#### WORK TO COMPLETE:
Once you reach the line with "LE MANS CLASSIC" below, copy each line exactly, stopping after the line with "всего опасность вызывает некачественное", and skip any pictures.

[Extracted page text data]
⟨

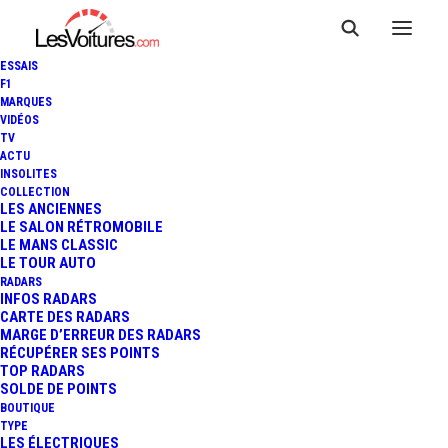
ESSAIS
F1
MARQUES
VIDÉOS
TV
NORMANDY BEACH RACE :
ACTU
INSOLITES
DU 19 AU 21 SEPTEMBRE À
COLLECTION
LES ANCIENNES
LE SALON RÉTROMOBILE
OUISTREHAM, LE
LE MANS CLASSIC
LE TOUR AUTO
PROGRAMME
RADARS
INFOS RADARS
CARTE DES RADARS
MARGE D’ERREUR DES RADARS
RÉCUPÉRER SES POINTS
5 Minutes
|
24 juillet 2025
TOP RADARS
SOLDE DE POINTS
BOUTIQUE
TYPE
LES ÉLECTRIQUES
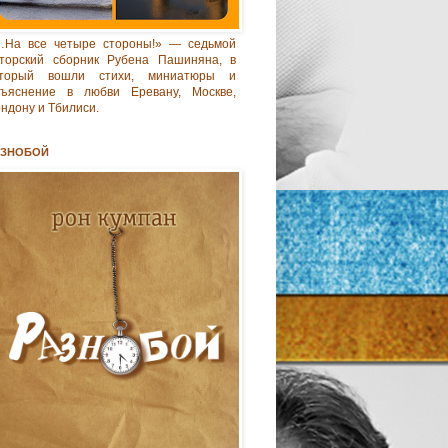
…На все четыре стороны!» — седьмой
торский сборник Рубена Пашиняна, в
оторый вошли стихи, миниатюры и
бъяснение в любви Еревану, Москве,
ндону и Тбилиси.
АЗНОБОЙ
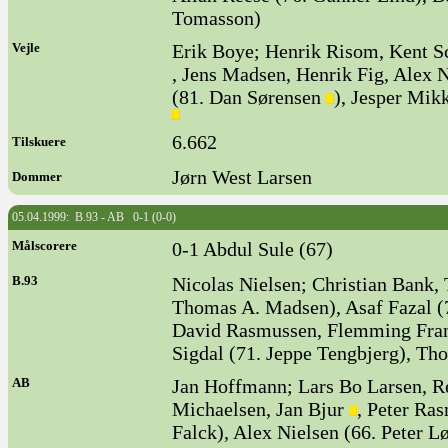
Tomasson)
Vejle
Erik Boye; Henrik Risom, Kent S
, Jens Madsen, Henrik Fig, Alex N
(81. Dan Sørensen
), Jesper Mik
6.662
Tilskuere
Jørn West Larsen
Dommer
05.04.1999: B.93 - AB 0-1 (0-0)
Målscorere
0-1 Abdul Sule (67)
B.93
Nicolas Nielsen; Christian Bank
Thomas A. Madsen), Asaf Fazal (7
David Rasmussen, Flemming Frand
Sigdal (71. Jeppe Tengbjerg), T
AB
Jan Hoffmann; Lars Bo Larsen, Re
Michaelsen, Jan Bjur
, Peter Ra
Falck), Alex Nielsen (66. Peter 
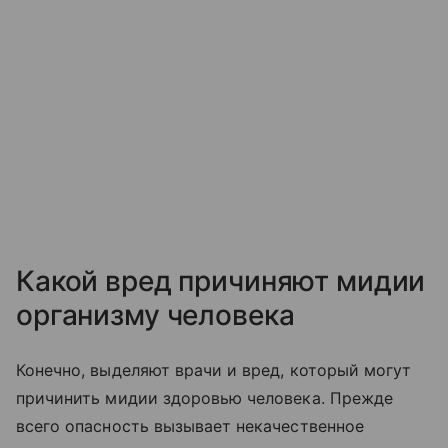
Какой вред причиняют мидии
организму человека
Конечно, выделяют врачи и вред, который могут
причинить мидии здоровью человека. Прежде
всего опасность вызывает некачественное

⟩
⟨

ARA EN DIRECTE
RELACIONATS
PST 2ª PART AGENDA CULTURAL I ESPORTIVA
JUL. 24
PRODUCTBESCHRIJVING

⟩
⟨

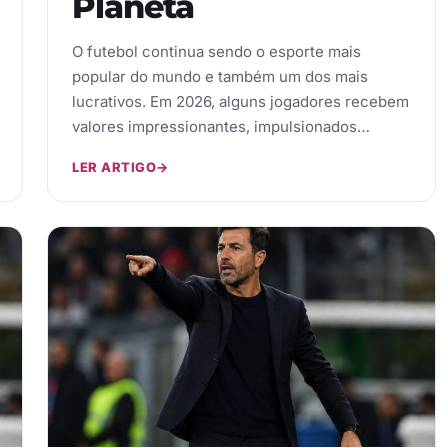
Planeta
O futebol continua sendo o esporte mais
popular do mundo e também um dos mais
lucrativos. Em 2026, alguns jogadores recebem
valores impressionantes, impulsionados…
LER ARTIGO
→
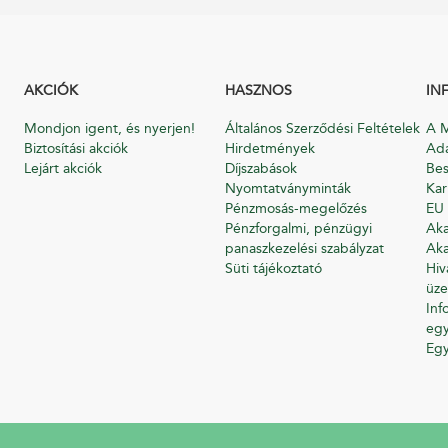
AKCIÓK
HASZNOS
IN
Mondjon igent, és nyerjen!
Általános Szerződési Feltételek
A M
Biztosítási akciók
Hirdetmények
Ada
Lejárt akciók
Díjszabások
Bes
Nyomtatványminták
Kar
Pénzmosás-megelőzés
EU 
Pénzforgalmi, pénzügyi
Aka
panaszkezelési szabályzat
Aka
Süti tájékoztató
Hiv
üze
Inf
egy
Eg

⟩

#### REPLY:
LE MANS CLASSIC
LE TOUR AUTO
PROGRAMME
RADARS
INFOS RADARS
CARTE DES RADARS
MARGE D’ERREUR DES RADARS
RÉCUPÉRER SES POINTS
5 Minutes
|
24 juillet 2025
TOP RADARS
SOLDE DE POINTS
BOUTIQUE
TYPE
LES ÉLECTRIQUES
…На все четыре стороны!» — седьмой
торский сборник Рубена Пашиняна, в
оторый вошли стихи, миниатюры и
бъяснение в любви Еревану, Москве,
ндону и Тбилиси.
АЗНОБОЙ
Tomasson)
Vejle
Erik Boye; Henrik Risom, Kent S
, Jens Madsen, Henrik Fig, Alex N
(81. Dan Sørensen
), Jesper Mik
6.662
Tilskuere
Jørn West Larsen
Dommer
05.04.1999: B.93 - AB 0-1 (0-0)
Målscorere
0-1 Abdul Sule (67)
B.93
Nicolas Nielsen; Christian Bank
Thomas A. Madsen), Asaf Fazal (7
David Rasmussen, Flemming Frand
Sigdal (71. Jeppe Tengbjerg), T
AB
Jan Hoffmann; Lars Bo Larsen, Re
Michaelsen, Jan Bjur
, Peter Ra
Falck), Alex Nielsen (66. Peter 
Какой вред причиняют мидии
организму человека
Конечно, выделяют врачи и вред, который могут
причинить мидии здоровью человека. Прежде
всего опасность вызывает некачественное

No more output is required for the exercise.